Zaristas todos
Recuerdo una tarde de los peores tiempos de la debacle, si es que se puede decir que ha pasado lo peor de lo pésimo, en la que la realidad me arreó tal estacazo que aún me duele como una vieja herida cuando cambia el tiempo. Eran las cuatro y poco, esa hora en la que quienes pueden dan cabezazos delante de la tele y los condenados a jornada partida maldecimos nuestra suerte por volver a galeras después de la sobremesa. Ese día, sin embargo, estaba en casa traspuestísima con el documental de los bichos cuando llamaron al timbre y, al abrir de mala leche, me topé con la crisis en persona. Un señor vestido de Zara que no era un amigo ni un pariente ni un vecino ni nadie que viniera a venderme nada. Venía a pedir, por favor, comida, ropa, la voluntad, lo que fuera, gracias. Le di 20 pavos, lo que tenía en metálico, le pedí perdón por existir y me escabullí con los pelos tiesos de la conmoción y la cara caída de la vergüenza.

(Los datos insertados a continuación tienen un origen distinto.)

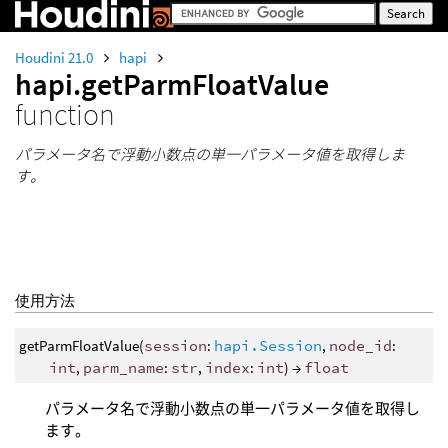
Houdini 21.0
hapi
hapi.getParmFloatValue
function
パラメータ名で浮動小数点の単一パラメータ値を取得しま
す。
使用方法
getParmFloatValue(
session
:
hapi.Session
,
node_id
:
int
,
parm_name
:
str
,
index
:
int
) →
float
パラメータ名で浮動小数点の単一パラメータ値を取得し
ます。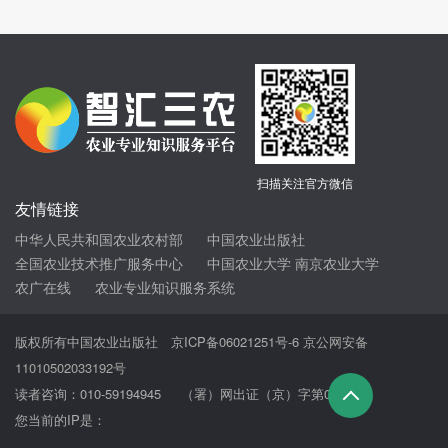
扫描关注官方微信
友情链接
中华人民共和国农业农村部
中国农业出版社
全国农业技术推广服务中心
中国农业大学
南京农业大学
农广在线
农业专业知识服务系统
版权所有中国农业出版社
京ICP备06021251号-6
京公网安备
11010502033192号
读者咨询：010-59194945 （署）网出证（京）字第069号
您当前的IP是：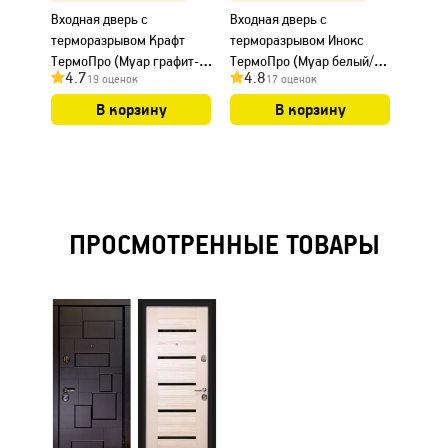
Входная дверь с
Входная дверь с
Входна
терморазрывом Крафт
терморазрывом Инокс
термо
ТермоПро (Муар графит-
ТермоПро (Муар белый/
Термо
4.7
4.8
4.8
19 оценок
17 оценок
ПВХ Дуб Вотан/ ПВХ Белый-
ПВХ Белый)
ПВХ Б
Дуб Вотан)
В корзину
В корзину
ПРОСМОТРЕННЫЕ ТОВАРЫ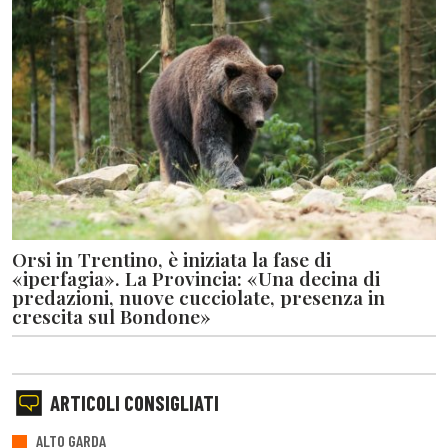
Orsi in Trentino, è iniziata la fase di
«iperfagia». La Provincia: «Una decina di
predazioni, nuove cucciolate, presenza in
crescita sul Bondone»
ARTICOLI CONSIGLIATI
ALTO GARDA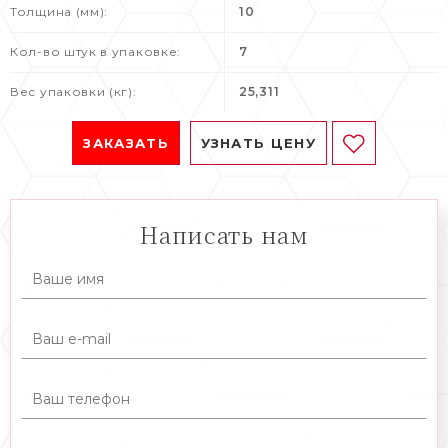
Толщина (мм):
10
Кол-во штук в упаковке:
7
Вес упаковки (кг):
25,311
ЗАКАЗАТЬ
УЗНАТЬ ЦЕНУ
Написать нам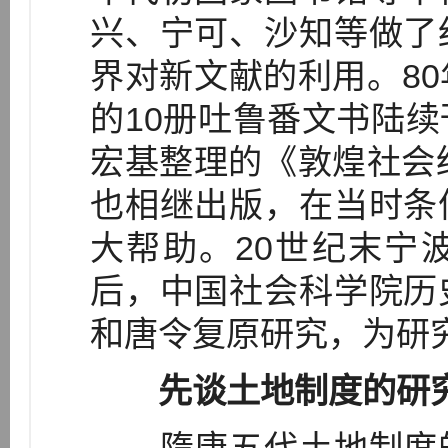
兴、宁可、沙知等做了
界对新文献的利用。8
的10册吐鲁番文书陆
宏基整理的《敦煌社会
也相继出版，在当时条
大帮助。20世纪末宁
后，中国社会科学院历
和唐令复原研究，为研
先谈土地制度的研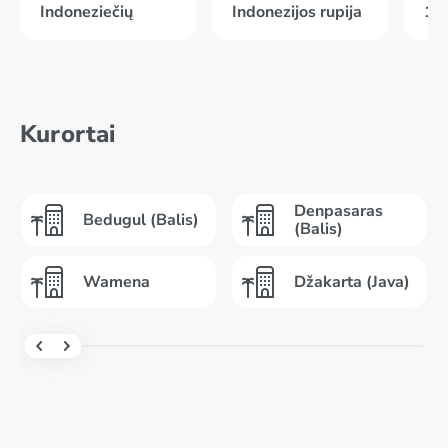
Indoneziečių
Indonezijos rupija
14
Kurortai
Denpasaras
Bedugul (Balis)
(Balis)
Wamena
Džakarta (Java)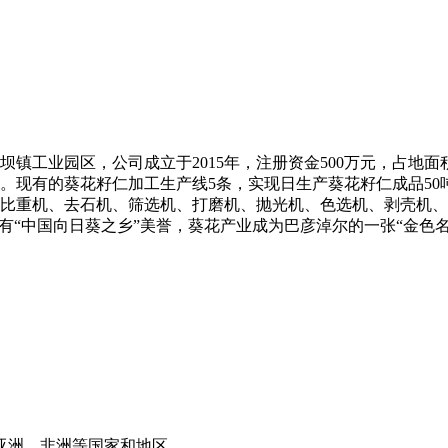
业园区，公司成立于2015年，注册资金500万元，占地面积2
现有的葵花籽仁加工生产线5条，实现日生产葵花籽仁成品50吨
比重机、去石机、筛选机、打磨机、抛光机、色选机、剥壳机、
素有“中国向日葵之乡”美誉，葵花产业成为巴彦淖尔的一张“金色
亚洲、非洲等国家和地区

Vergüenza de mi egoísmo, porque lo que me rayó la conciencia no fue que viniera un pobre pidiendo, sino que fuera alguien vestido como mis vecinos, como mis amigos, como mis parientes, como yo misma. De Zara. Y eso significaba que yo podía ser la próxima. El martes, Amancio Ortega, el zar de ese imperio, se embolsó 554 millones de dividendos. Circula un vídeo en el que miles de empleados felicitan al patrón su 80º cumpleaños con una fiesta sorpresa capitaneada por su hija vestida con una batamanta infame, demostrando que el estilo ni se compra ni se vende ni se hereda. Inmediatamente han salido voces a reprocharle las condiciones de sus trabajadores. Dijo Balzac que detrás de toda fortuna hay un crimen. Estamos viendo estos días que, quien más, quien menos, tiene claroscuros de todos los colores en su expediente. Pero la hazaña de vestir a medio mundo, incluidos los nuevos pobres, no se la quita nadie. En todas las casas cuecen habas, aunque sean percebes.